For speech recognition, we used the CMU Sphinx II system [8], a relatively light-weight recognizer that works in real time even on machines with relatively small memory and modest-speed processors. For Automatic Speech Recognition (ASR) to work we need to build two basic types of models. Acoustic Models which model the acoustic phonetic space for the given language and Language Models which model the probability of word sequences. In addition to these models we also need two lexicons one for English and one for Croatian that map words to their pronunciations.
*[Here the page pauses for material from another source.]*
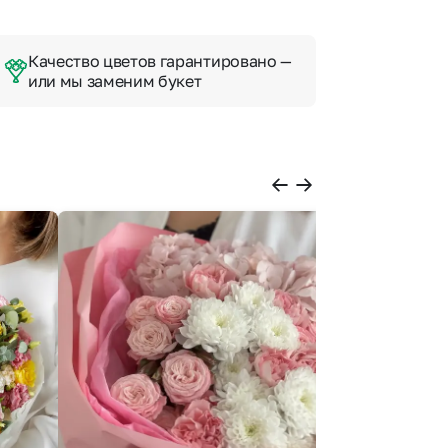
Качество цветов гарантировано —
или мы заменим букет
For the English acoustic models, we could have used existing acoustic models trained from similar wide-band speech, but as there were not any readily available conversational wide-band speech databases in the intended domain, it was felt better to train on the chaplain dialogs directly rather than use existing models and some form of adaptation. Although such adaptation techniques may have been beneficial and feasible for English, we knew that for the Croatian no such data was available, and part of this exercise was to develop speech-to-speech translation systems for languages that did not already have speech resources constructed for them. Thus for English we took only the 4.25 hours of chaplain speech and directly trained semi-continous HMM models for Sphinx2.
For the English language model we required a larger collection of in-domain text. We used the dialog transcriptions themselves but also augmented that with text from chaplain handbooks that were made available to us. Although we knew we could provide better recognition accuracy by using more resources, we were interested in limiting what resources were necessary for this work, and also (see below) we found the trained models from this data adequate for the task.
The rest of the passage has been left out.